Le bureau du procureur du district de Nara, au Japon, a inculpé l’agresseur de l’ancien Premier ministre Shinzo Abe de meurtre et de violation de la loi sur les armes à feu et les épées, après qu’une évaluation psychiatrique a révélé l’absence de maladie mentale susceptible d’influer sur ses décisions.
Après avoir été placé en détention provisoire après avoir tiré dans le dos de l’ancien Premier ministre le 8 juillet, Tetsuya Yamagami, 42 ans, a été inculpé de responsabilité pénale pour la mort d’Abe, selon le journal Yomiuri.
Les autorités judiciaires japonaises ont conclu qu’il n’y avait aucune raison de l’inculper car il a fabriqué des armes artisanales et de la poudre à canon et a agi de manière systématique, notamment en suivant le calendrier des discours d’Abe.

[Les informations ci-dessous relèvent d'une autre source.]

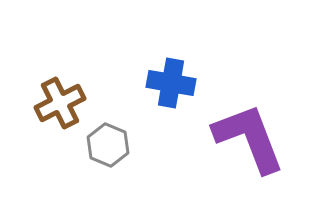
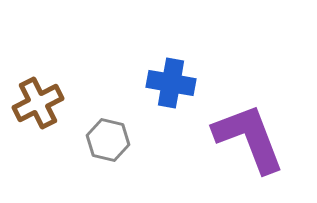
brown cross: moved 22 px left
gray hexagon: moved 5 px up; rotated 9 degrees counterclockwise
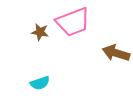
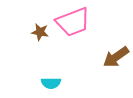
brown arrow: moved 4 px down; rotated 52 degrees counterclockwise
cyan semicircle: moved 11 px right; rotated 18 degrees clockwise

L’incident s’est produit dans la rue devant la station Kintetsu Yamat-Saidaiji, dans la ville de Nara, à 11 h 30. Après avoir été abattu, l’ancien Premier ministre japonais a été immédiatement arrêté pour suspicion de tentative de meurtre. Au cours de l’enquête sur l’affaire, Yamagami a avoué qu’il en voulait à la Fédération des familles pour la paix et l’unification du monde (anciennement l’Église de l’Unification), à laquelle sa mère (70 ans) avait adhéré et à laquelle elle avait fait un don important.
L’agresseur – qui accusait Abe d’avoir favorisé l’implantation du groupe religieux au Japon – avait envoyé une lettre peu avant l’attaque pour prévenir de ses intentions. La lettre montrait le fort ressentiment de cet homme envers l’Église de l’Unification.
Les enquêteurs ont indiqué que, selon des sources familiales, sa mère avait fait don de plus de 700 000 euros à l’Église de l’Unification au cours de sa vie. Ces dons comprenaient 60 millions de yens (environ 429 000 euros) provenant de l’héritage du père de Yamagami.
En outre, la femme aurait donné à l’église le produit de la vente des biens immobiliers et des actifs de la famille. Elle a ensuite continué à donner de petites sommes jusqu’à ce qu’elle soit à court d’argent en 2002.